Yosh Nakamura shared memories of serving in Italy and France as a soldier with the 442nd Regimental Combat Team.

FULLERTON — On Aug. 18 at the Rotary Club of Fullerton, Frank Kawase, past president, introduced special guest speaker Yoshio (Yosh) Nakamura (age 96) to share his experiences as an incarcerated teenager and a member of the Japanese American 442nd Regimental Combat Team.

As an active high school junior, Yosh felt the negative impact of the bombing of Pearl Harbor by Japanese Imperial forces. On Feb. 19, 1942, President Franklin Roosevelt issued Executive Order 9066, under which all persons of Japanese ancestry were removed from the Pacific Coast.

Yosh described his experience being sent to the Tulare Assembly Center. His most humiliating experience was being watched by local residents while routed to the train through a phalanx of soldiers armed with fixed bayonets. From Tulare he was sent to the Gila concentration camp in Arizona and then reported for active Army duty. He was assigned to the 442nd Regimental Combat Team and saw military action in France and Italy.

Yosh shared his scary experience when the 442nd was called to mount a full-scale assault climbing Mt. Folgorito to break the Gothic Line, where the Germans had fortified observation posts. In total darkness and silence, loaded with gear, they were guided by anti-fascist Italians along a path planted with German land mines. They were in contact with each other by touching the backpacks of men in front of them.

During a rest period, his buddy Tak was discovered missing. He had fallen off the trail carrying a 50-pound mortar base plate on his back. Hearing a whisper, Yosh and another crawled back and found him planted with his base plate under him. At daybreak the exhausted 442nd RCT/100th Battalion wiped out the observation posts, which allowed the troops in the Po Valley to finally advance.

The “Go For Broke” spirit enabled the men to ignore the word “impossible” and the 442nd RCT/100th Battalion became the most highly decorated unit in the history of the U.S. armed forces for its size and length of service.

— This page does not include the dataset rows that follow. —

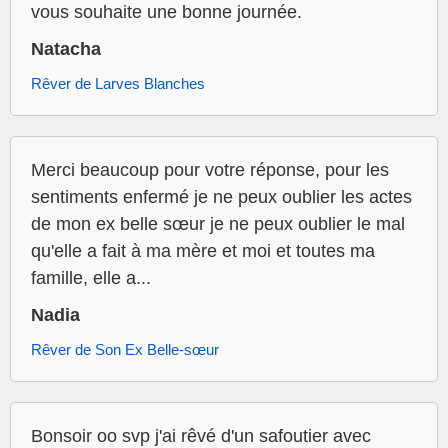
vous souhaite une bonne journée.
Natacha
Rêver de Larves Blanches
Merci beaucoup pour votre réponse, pour les
sentiments enfermé je ne peux oublier les actes
de mon ex belle sœur je ne peux oublier le mal
qu'elle a fait à ma mère et moi et toutes ma
famille, elle a...
Nadia
Rêver de Son Ex Belle-sœur
Bonsoir oo svp j'ai rêvé d'un safoutier avec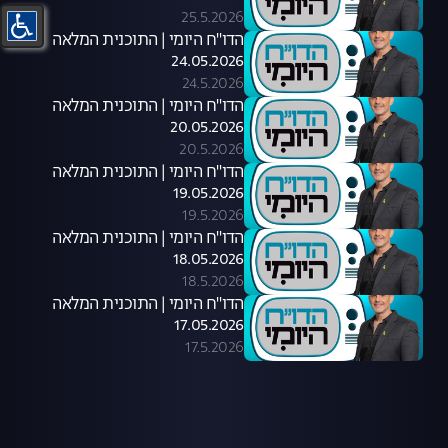
25.5.2026
הדו"ח היומי | התוכנית המלאה
24.05.2026
24.5.2026
הדו"ח היומי | התוכנית המלאה
20.05.2026
20.5.2026
הדו"ח היומי | התוכנית המלאה
19.05.2026
19.5.2026
הדו"ח היומי | התוכנית המלאה
18.05.2026
18.5.2026
הדו"ח היומי | התוכנית המלאה
17.05.2026
17.5.2026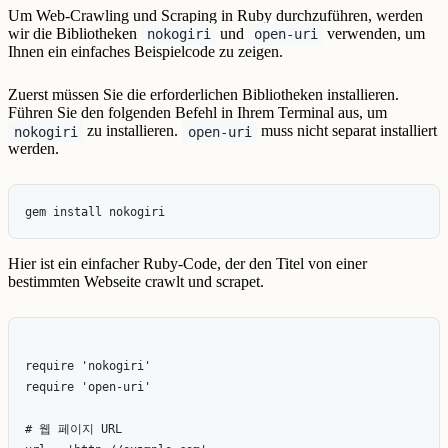
Um Web-Crawling und Scraping in Ruby durchzuführen, werden
wir die Bibliotheken
und
verwenden, um
nokogiri
open-uri
Ihnen ein einfaches Beispielcode zu zeigen.
Zuerst müssen Sie die erforderlichen Bibliotheken installieren.
Führen Sie den folgenden Befehl in Ihrem Terminal aus, um
zu installieren.
muss nicht separat installiert
nokogiri
open-uri
werden.
Hier ist ein einfacher Ruby-Code, der den Titel von einer
bestimmten Webseite crawlt und scrapet.
require 'nokogiri'

require 'open-uri'

# 웹 페이지 URL
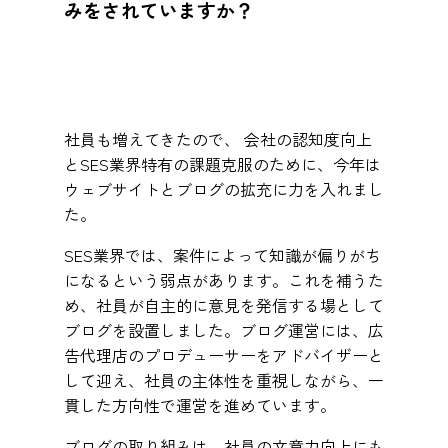
みをされていますか？
社員も増えてきたので、 会社の認知度向上
とSES業界特有の課題克服のために、今年は
ウェブサイトとブログの拡充に力を入れまし
た。
SES業界では、案件によって知識が偏りがち
になるという弱点があります。これを補うた
め、社員が自主的に意見を発信する場として
ブログを設置しました。ブログ運営には、広
告代理店のプロデューサーをアドバイザーと
して迎え、社員の主体性を重視しながら、一
貫した方向性で運営を進めています。
ブログの取り組みは、社員の文章力向上にも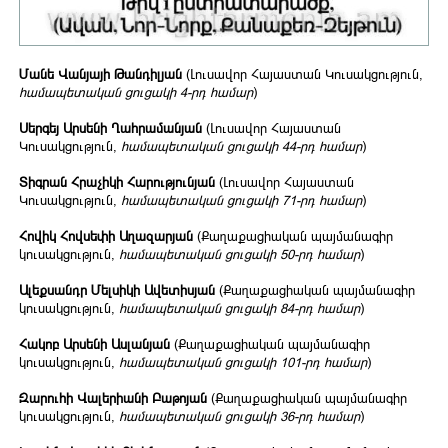
Մանե Վանյայի Թանդիլյան
(Լուսավոր Հայաստան Կուսակցություն,
համապետական ցուցակի 4-րդ համար
)
Սերգեյ Արսենի Ղահրամանյան
(Լուսավոր Հայաստան
Կուսակցություն,
համապետական ցուցակի 44-րդ համար
)
Տիգրան Հրաչիկի Հարությունյան
(Լուսավոր Հայաստան
Կուսակցություն,
համապետական ցուցակի 71-րդ համար
)
Հովիկ Հովսեփի Աղազարյան
(Քաղաքացիական պայմանագիր
կուսակցություն,
համապետական ցուցակի 50-րդ համար
)
Ալեքսանդր Մելսիկի Ավետիսյան
(Քաղաքացիական պայմանագիր
կուսակցություն,
համապետական ցուցակի 84-րդ համար
)
Հակոբ Արսենի Ասլանյան
(Քաղաքացիական պայմանագիր
կուսակցություն,
համապետական ցուցակի 101-րդ համար
)
Զարուհի Վալերիանի Բաթոյան
(Քաղաքացիական պայմանագիր
կուսակցություն,
համապետական ցուցակի 36-րդ համար
)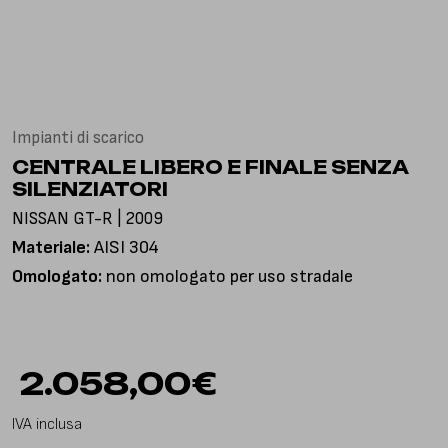
Via Gioacchino Rossini, 18
25050 Pian Camuno BS, Italia
Impianti di scarico
CENTRALE LIBERO E FINALE SENZA
SILENZIATORI
NISSAN GT-R | 2009
Materiale:
AISI 304
Omologato:
non omologato per uso stradale
2.058,00
€
IVA inclusa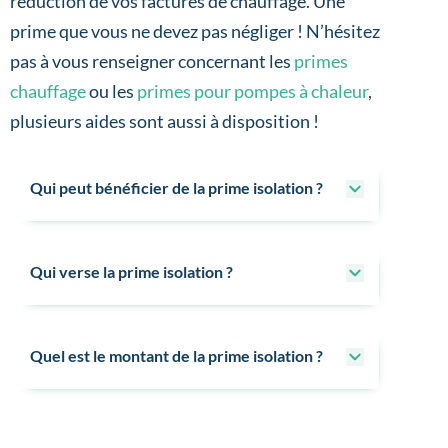
réduction de vos factures de chauffage. Une
prime que vous ne devez pas négliger ! N’hésitez
pas à vous renseigner concernant les
primes
chauffage
ou les
primes pour pompes à chaleur
,
plusieurs aides sont aussi à disposition !
Qui peut bénéficier de la prime isolation ?
Qui verse la prime isolation ?
Quel est le montant de la prime isolation ?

After military service under the GI Bill, Yosh attended the University of Southern California and began his career as an educator, artist, community leader and activist.

During WWII, constitutional rights were suspended under the guise of military necessity. We had Japanese faces but American hearts. Yosh’s faith and hope came to pass with the passage of HR 442, an apology for the incarceration and treatment of Americans of Japanese ancestry by both houses of the U.S. Congress and signed by President Ronald Reagan in 1988. This made Yosh proud that a great country can admit a wrong and apologize.

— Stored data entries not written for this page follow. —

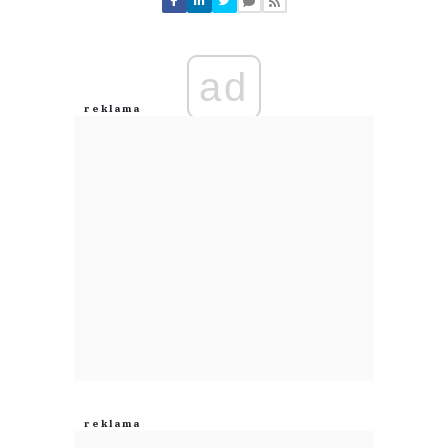
Zostaw swoje komentarze
Imię (Wymagane)
ad
Anuluj
Prześlij komentarz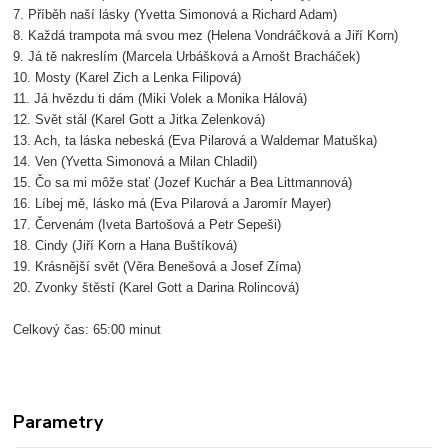
7. Příběh naší lásky (Yvetta Simonová a Richard Adam)
8. Každá trampota má svou mez (Helena Vondráčková a Jiří Korn)
9. Já tě nakreslím (Marcela Urbášková a Arnošt Bracháček)
10. Mosty (Karel Zich a Lenka Filipová)
11. Já hvězdu ti dám (Miki Volek a Monika Hálová)
12. Svět stál (Karel Gott a Jitka Zelenková)
13. Ach, ta láska nebeská (Eva Pilarová a Waldemar Matuška)
14. Ven (Yvetta Simonová a Milan Chladil)
15. Čo sa mi môže stať (Jozef Kuchár a Bea Littmannová)
16. Líbej mě, lásko má (Eva Pilarová a Jaromír Mayer)
17. Červenám (Iveta Bartošová a Petr Sepeši)
18. Cindy (Jiří Korn a Hana Buštíková)
19. Krásnější svět (Věra Benešová a Josef Zíma)
20. Zvonky štěstí (Karel Gott a Darina Rolincová)
Celkový čas: 65:00 minut
Parametry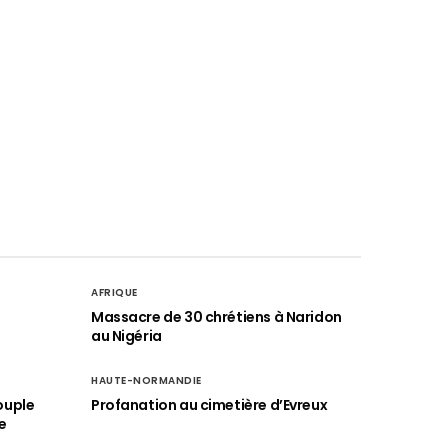
AFRIQUE
é
Massacre de 30 chrétiens à Naridon
au Nigéria
HAUTE-NORMANDIE
ouple
Profanation au cimetière d’Evreux
e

On Nov. 2, 2011, Yosh with other “Go For Broke” veterans were invited to the nation’s capital and presented with the Congressional Gold Medal. What he remembered most was the politeness of the Republican and Democratic leaders to each other and their many kind words.

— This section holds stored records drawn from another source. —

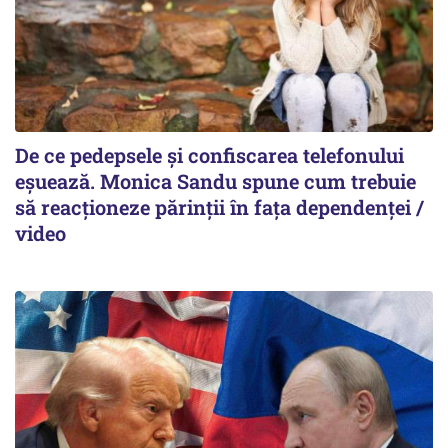
De ce pedepsele și confiscarea telefonului
eșuează. Monica Sandu spune cum trebuie
să reacționeze părinții în fața dependenței /
video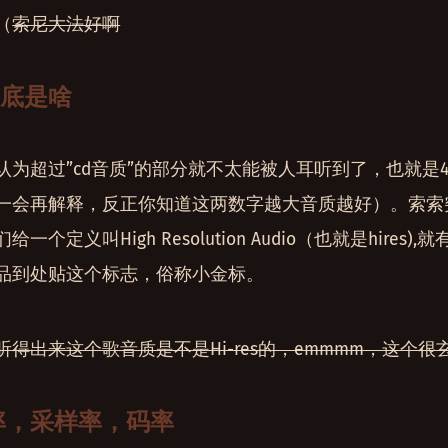
（
索尼大法好啊
es到底是啥
超过”cd音质”的部分就不太能被人耳听到了，也就是44.1kH
一会再解释，反正你知道这两数字越大音质越好）。索索
个定义叫High Resolution Audio（也就是hires
品到处贴这个标志，俗称小金标。
得出来这个歌音质是不是Hi-res的，emmmm，这个很
特率，采样率，码率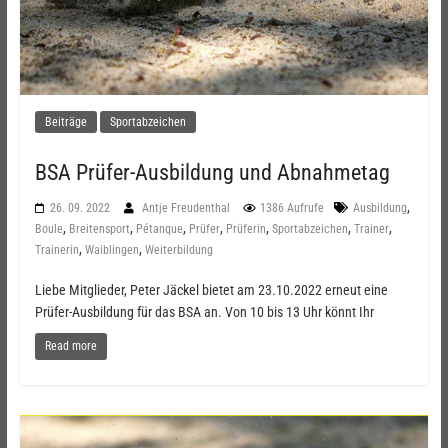
Beiträge
Sportabzeichen
BSA Prüfer-Ausbildung und Abnahmetag
,
26. 09. 2022
Antje Freudenthal
1386 Aufrufe
Ausbildung
,
,
,
,
,
,
,
Boule
Breitensport
Pétanque
Prüfer
Prüferin
Sportabzeichen
Trainer
,
,
Trainerin
Waiblingen
Weiterbildung
Liebe Mitglieder, Peter Jäckel bietet am 23.10.2022 erneut eine
Prüfer-Ausbildung für das BSA an. Von 10 bis 13 Uhr könnt Ihr
Read more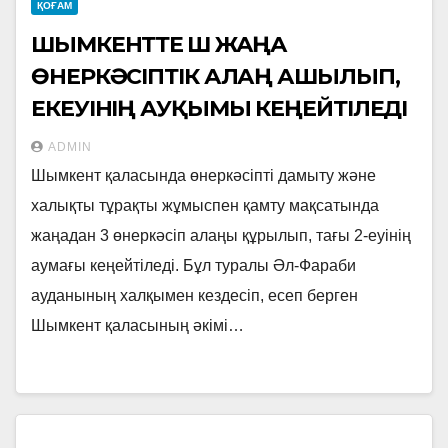
ҚОҒАМ
ШЫМКЕНТТЕ ҮШ ЖАҢА
ӨНЕРКӘСІПТІК АЛАҢ АШЫЛЫП,
ЕКЕУІНІҢ АУҚЫМЫ КЕҢЕЙТІЛЕДІ
ADMIN
Шымкент қаласында өнеркәсіпті дамыту және
халықты тұрақты жұмыспен қамту мақсатында
жаңадан 3 өнеркәсіп алаңы құрылып, тағы 2-еуінің
аумағы кеңейтіледі. Бұл туралы Әл-Фараби
ауданының халқымен кездесіп, есеп берген
Шымкент қаласының әкімі…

Yosh displayed many personal items: Congressional Gold Medal, the Presidential Unit Citation ribbon with a gold leaf cluster, the Bronze Star Medal, the French Legion of Merit Medal, two books about WWII veterans that included Yosh, and “Go For Broke” postage stamps, 

He concluded that now is a good time to let America know the sacrifices and contributions made by Japanese Americans, thus focusing positive light on all Asian Americans and all Americans.